Life Expectancy, Life Span, and the Size of Human Beings

Helga Vierich
13 min readOct 22, 2017

--

Disease and Accidents kill many people: throughout history, most have not survived to live their full potential life span.

I was startled by this article I recently read at “ancestry.com” about what people in the USA ate in 200 years ago. I was not surprised because of the foods, but because of this: “…By one estimate, a white man who had reached his 20th birthday could expect to live just another 19 years. A white woman at 20 would live, on average, only a total of 38.8 years. If measuring from birth, which counted infant mortality, life expectancy would have been even lower. A white family in the early 19th century would typically have seven or eight children, but one would die by age one and another before age 21. And, of course, for slaves, childhood deaths were higher and life expectancy was even lower. About one in three African American children died, and only half lived to adulthood.”

Note — they actually are quite coy about listing the ACTUAL life expectancy — from birth. I looked up life expectancy in France during this period and it was little different.. in fact in the early 1700s, it was not much over 22 years. Digging further, it turns out that globally, that some figure under 30 was the average life expectancy at birth in all economic systems, from hunter-gatherers to early industrial nations, until vaccinations and antibiotics began to bring childhood mortality down. In fact, some further checking led me to some rather startling charts, showing global life expectancies not much higher than this until the last thousand years or so, even in western European countries where average wealth and were estimated to be gradually increasing over this period.. Check it out:

Even comparing the “west” with the rest — although the one (below) is just since 1770, after that estimated little bump up that started about 230 years ago.
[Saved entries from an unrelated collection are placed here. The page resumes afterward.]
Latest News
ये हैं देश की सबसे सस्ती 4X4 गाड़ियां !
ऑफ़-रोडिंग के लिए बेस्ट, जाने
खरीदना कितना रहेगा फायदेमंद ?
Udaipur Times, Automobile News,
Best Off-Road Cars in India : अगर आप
I was previously aware of a very interesting blog by a a guy named Stephan Guyenet, a neurobiologist who has done some research on life expectancy among the Inuit. Here is a bit of his blog entry on this research: “One of the classic counter-arguments that’s used to discredit accounts of healthy hunter-gatherers is the fallacy that they were short-lived, and thus did not have time to develop diseases of old age like cancer. While the life expectancy of hunter-gatherers was not as high as ours today, most groups had a significant number of elderly individuals, who sometimes lived to 80 years and beyond. Mortality came mostly from accidents, warfare and infectious disease rather than chronic disease.

I found a a mortality table from the records of a Russian mission in Alaska (compiled by Veniaminov, taken from Cancer, Disease of Civilization), which recorded the ages of death of a traditionally-living Inuit population during the years 1822 to 1836. Here’s a plot of the raw data:

Excluding infant mortality, about 25% of their population lived past 60. Based on these data, the approximate life expectancy (excluding infant mortality) of this Inuit population was 43.5 years. It’s possible that life expectancy would have been higher before contact with the Russians, since they introduced a number of nasty diseases to which the Inuit were not resistant. Keep in mind that the Westerners who were developing cancer alongside them probably had a similar life expectancy at the time.”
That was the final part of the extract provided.